Supplied material below:
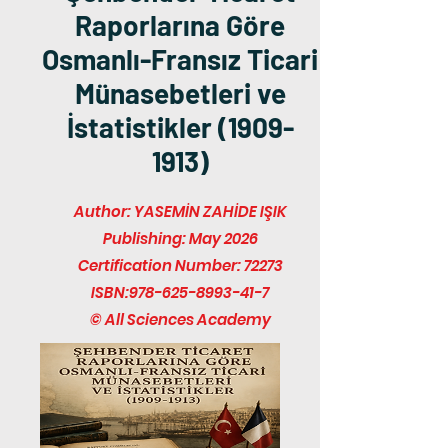
Raporlarına Göre
Osmanlı-Fransız Ticari
Münasebetleri ve
İstatistikler
(1909-
1913)
Author: YASEMİN ZAHİDE IŞIK
Publishing: May 2026
Certification Number: 72273
ISBN:
978-625-8993-41-7
© All Sciences Academy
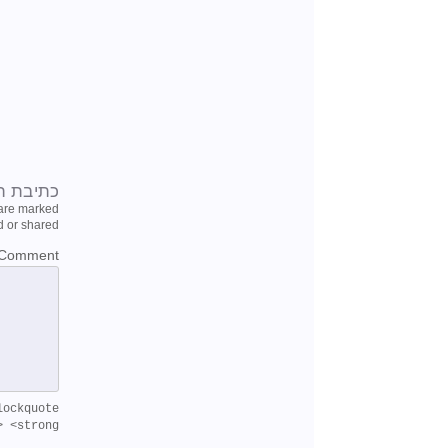
כתיבת ת
 are marked
 or shared.
Comment
lockquote
 <strong>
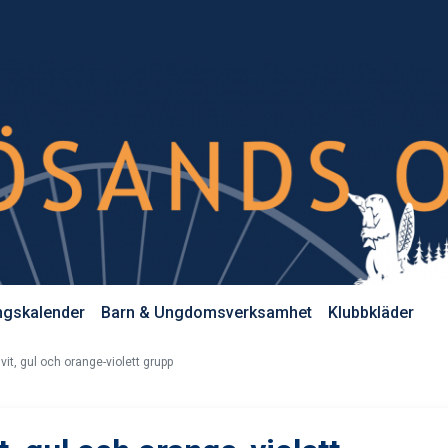
ngskalender
Barn & Ungdomsverksamhet
Klubbkläder
vit, gul och orange-violett grupp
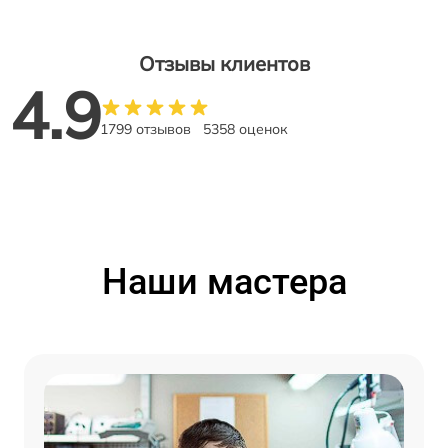
Отзывы клиентов
4.9
1799 отзывов
5358 оценок
Наши мастера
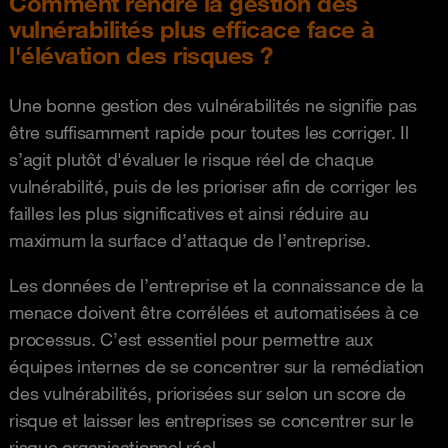
Comment rendre la gestion des
vulnérabilités plus efficace face à
l'élévation des risques ?
Une bonne gestion des vulnérabilités ne signifie pas
être suffisamment rapide pour toutes les corriger. Il
s’agit plutôt d'évaluer le risque réel de chaque
vulnérabilité, puis de les prioriser afin de corriger les
failles les plus significatives et ainsi réduire au
maximum la surface d’attaque de l’entreprise.
Les données de l’entreprise et la connaissance de la
menace doivent être corrélées et automatisées à ce
processus. C’est essentiel pour permettre aux
équipes internes de se concentrer sur la remédiation
des vulnérabilités, priorisées sur selon un score de
risque et laisser les entreprises se concentrer sur le
risque organisationnel réel.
End of Supplied material.
#### Task item
In the copy, include exactly the lines from the one with "İstatistikler" through the final line of the data, both ends included, and no pictures.

#### Solution
İstatistikler
(1909-
1913)
Author: YASEMİN ZAHİDE IŞIK
Publishing: May 2026
Certification Number: 72273
ISBN:
978-625-8993-41-7
© All Sciences Academy
כתיבת ת
 are marked
 or shared.
Comment
lockquote
 <strong>
ngskalender
Barn & Ungdomsverksamhet
Klubbkläder
vit, gul och orange-violett grupp
Отзывы клиентов
4.9
1799 отзывов
5358 оценок
Наши мастера
Comment rendre la gestion des
vulnérabilités plus efficace face à
l'élévation des risques ?
Une bonne gestion des vulnérabilités ne signifie pas
être suffisamment rapide pour toutes les corriger. Il
s’agit plutôt d'évaluer le risque réel de chaque
vulnérabilité, puis de les prioriser afin de corriger les
failles les plus significatives et ainsi réduire au
maximum la surface d’attaque de l’entreprise.
Les données de l’entreprise et la connaissance de la
menace doivent être corrélées et automatisées à ce
processus. C’est essentiel pour permettre aux
équipes internes de se concentrer sur la remédiation
des vulnérabilités, priorisées sur selon un score de
risque et laisser les entreprises se concentrer sur le
risque organisationnel réel.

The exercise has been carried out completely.